I have a large number of identical dictionaries (identically structured: same keys, different values), which leads to two different memory problems:
dictionaries are expanded exponentially, so each dictionary could be using up to twice the memory it needs to.
dictionaries need to record their labels, so each dictionary is storing the keys for that dictionary, which is a significant amount of memory.
What is a good way that I can share the labels (so each label is not stored in the object), and compress the memory?
It may be offer the following solution to the problem based on the recordclass library:
pip install recordclass
>>> from recordclass import make_dataclass
For given set of labels you create a class:
>>> DataCls = make_dataclass('DataCls', 'first second third')
>>> data = DataCls(first="red", second="green", third="blue")
>>> print(data)
DataCls(first="red", second="green", third="blue")
>>> print('Memory size:', sys.getsizeof(data), 'bytes')
Memory size: 40 bytes
It fast and takes minimum memory. Suitable for creating millions of instances.

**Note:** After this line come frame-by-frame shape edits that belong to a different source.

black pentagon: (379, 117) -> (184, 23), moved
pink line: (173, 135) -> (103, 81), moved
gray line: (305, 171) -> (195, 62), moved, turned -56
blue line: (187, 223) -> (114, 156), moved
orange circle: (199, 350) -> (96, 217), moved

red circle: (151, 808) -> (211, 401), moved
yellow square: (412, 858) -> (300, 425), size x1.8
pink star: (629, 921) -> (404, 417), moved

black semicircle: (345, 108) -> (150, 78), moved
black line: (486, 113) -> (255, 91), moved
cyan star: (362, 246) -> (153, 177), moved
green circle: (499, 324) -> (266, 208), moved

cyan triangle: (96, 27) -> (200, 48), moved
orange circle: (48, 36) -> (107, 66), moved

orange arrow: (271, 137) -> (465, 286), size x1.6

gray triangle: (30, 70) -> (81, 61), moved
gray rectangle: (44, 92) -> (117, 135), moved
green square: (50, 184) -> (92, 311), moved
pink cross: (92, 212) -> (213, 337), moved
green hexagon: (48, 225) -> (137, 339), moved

The downside: it's C-extension and not in standard library. But available on pypi.
Addition: Starting recordclass
0.15 version there is an option fast_new
for faster instance creation:
>>> DataCls = make_dataclass('DataCls', 'first second third', fast_new=True)
If one don't need keyword arguments then instance creation will be accelerated twice. Starting 0.22 this is default behavior and option fast_new=True
can be omitted.
P.S.: the author of the recordclass library is here.